My management horror story here is having a SCM (source code manager) who was
responsible for taking code checked into a VCS and deploying it to prod (using
a CI system no less). He used to insist on engineers sending him a word
document with a very specific template on what files changed, what binaries
need to be re-deployed etc. etc. for every single commit or it wouldn't get
deployed at all and his day was made up of yelling at engineers because the
template was incorrectly formatted, or used the wrong font or whatever.

Noone else could touch prod (or even staging) except him and all of this
process originated from an engineer messing up a deployment and bringing down
prod.

My takeaway from this entire experience was tech middle management at smaller,
enterprise-y shops was just completely broken and all these guys were capable
of was playing silly political games. If possible, just work with smart
people, if you can't evaluate if someone's smart during an interview process,
just work for one of the big tech-cos and you can't go wrong.

------
Vysero
It seems like what was said by Austin Clements was more of a bug report than
it was a description of a solution for a bug. Which is the job of reporter and
not the person fixing the problem.

In my mind, a commit message should not be the be all end all for what can be
said about a particular bug fix.
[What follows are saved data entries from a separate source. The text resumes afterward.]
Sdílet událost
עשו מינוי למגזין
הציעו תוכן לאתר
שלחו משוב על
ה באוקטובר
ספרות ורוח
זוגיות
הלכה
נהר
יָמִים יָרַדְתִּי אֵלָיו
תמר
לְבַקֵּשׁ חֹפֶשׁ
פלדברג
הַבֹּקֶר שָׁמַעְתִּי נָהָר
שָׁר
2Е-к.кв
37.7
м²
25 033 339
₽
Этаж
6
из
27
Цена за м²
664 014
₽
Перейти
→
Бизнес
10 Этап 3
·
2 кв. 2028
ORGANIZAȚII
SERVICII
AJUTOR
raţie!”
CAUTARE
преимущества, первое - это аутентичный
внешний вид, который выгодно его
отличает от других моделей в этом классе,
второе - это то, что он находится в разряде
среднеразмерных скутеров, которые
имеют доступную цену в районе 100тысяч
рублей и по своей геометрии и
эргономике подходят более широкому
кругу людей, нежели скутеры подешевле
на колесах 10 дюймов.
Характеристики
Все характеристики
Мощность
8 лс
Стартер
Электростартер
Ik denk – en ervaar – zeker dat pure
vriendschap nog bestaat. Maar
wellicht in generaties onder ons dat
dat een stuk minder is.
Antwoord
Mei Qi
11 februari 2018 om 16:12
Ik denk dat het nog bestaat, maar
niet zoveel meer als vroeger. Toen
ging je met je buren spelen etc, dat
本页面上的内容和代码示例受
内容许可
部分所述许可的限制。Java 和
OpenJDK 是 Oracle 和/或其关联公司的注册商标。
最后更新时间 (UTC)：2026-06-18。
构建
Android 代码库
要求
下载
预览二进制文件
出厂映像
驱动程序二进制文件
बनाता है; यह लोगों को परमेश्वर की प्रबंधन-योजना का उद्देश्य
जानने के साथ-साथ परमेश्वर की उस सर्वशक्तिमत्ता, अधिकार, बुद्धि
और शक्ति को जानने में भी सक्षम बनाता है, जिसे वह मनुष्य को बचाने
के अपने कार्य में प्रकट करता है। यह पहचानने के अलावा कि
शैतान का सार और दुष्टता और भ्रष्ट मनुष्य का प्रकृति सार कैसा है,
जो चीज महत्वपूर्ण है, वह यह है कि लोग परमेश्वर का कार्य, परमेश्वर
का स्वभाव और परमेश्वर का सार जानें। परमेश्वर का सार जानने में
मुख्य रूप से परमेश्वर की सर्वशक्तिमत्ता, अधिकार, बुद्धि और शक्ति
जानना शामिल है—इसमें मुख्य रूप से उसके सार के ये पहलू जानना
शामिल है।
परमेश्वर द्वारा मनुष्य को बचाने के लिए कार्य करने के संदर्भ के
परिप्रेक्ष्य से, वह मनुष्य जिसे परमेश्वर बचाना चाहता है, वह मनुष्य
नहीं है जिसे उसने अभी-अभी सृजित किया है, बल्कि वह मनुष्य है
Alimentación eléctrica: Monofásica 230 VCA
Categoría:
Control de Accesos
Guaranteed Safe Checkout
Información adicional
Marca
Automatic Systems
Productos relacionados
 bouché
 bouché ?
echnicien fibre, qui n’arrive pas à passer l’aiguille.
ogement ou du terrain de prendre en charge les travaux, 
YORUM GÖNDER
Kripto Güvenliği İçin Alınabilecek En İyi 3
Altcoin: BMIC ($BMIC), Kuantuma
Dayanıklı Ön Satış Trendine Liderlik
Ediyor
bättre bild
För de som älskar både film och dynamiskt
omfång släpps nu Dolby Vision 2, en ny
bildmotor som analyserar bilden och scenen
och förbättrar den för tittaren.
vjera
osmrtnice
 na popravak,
If someone needs to know the details then
they can look at the diff and if the person who made the change feels it was
complex enough then they should add a comment on the bug report about what was
changed and how it was changed prior to marking the bug as *fixed.

------
ASalazarMX
This should carry over to version changes visible to the end user. "Stability
and performance improvements" is the equivalent of "Fix bug" commits.

------
tuckerpo
I follow the format of the first line being a tag with a short one line
description, followed by a new line, followed by further explaining of the
what and why.

Example:

"Fix: router now asynchronous.

Our previously implementation of a synchronous router was causing a 30%
slowdown when tested with `wrk` (hyperlink to utility used to test)."

with an additional link to a Jira ticket if the particular commit addresses
one.

Seems to float well with everyone I've worked with.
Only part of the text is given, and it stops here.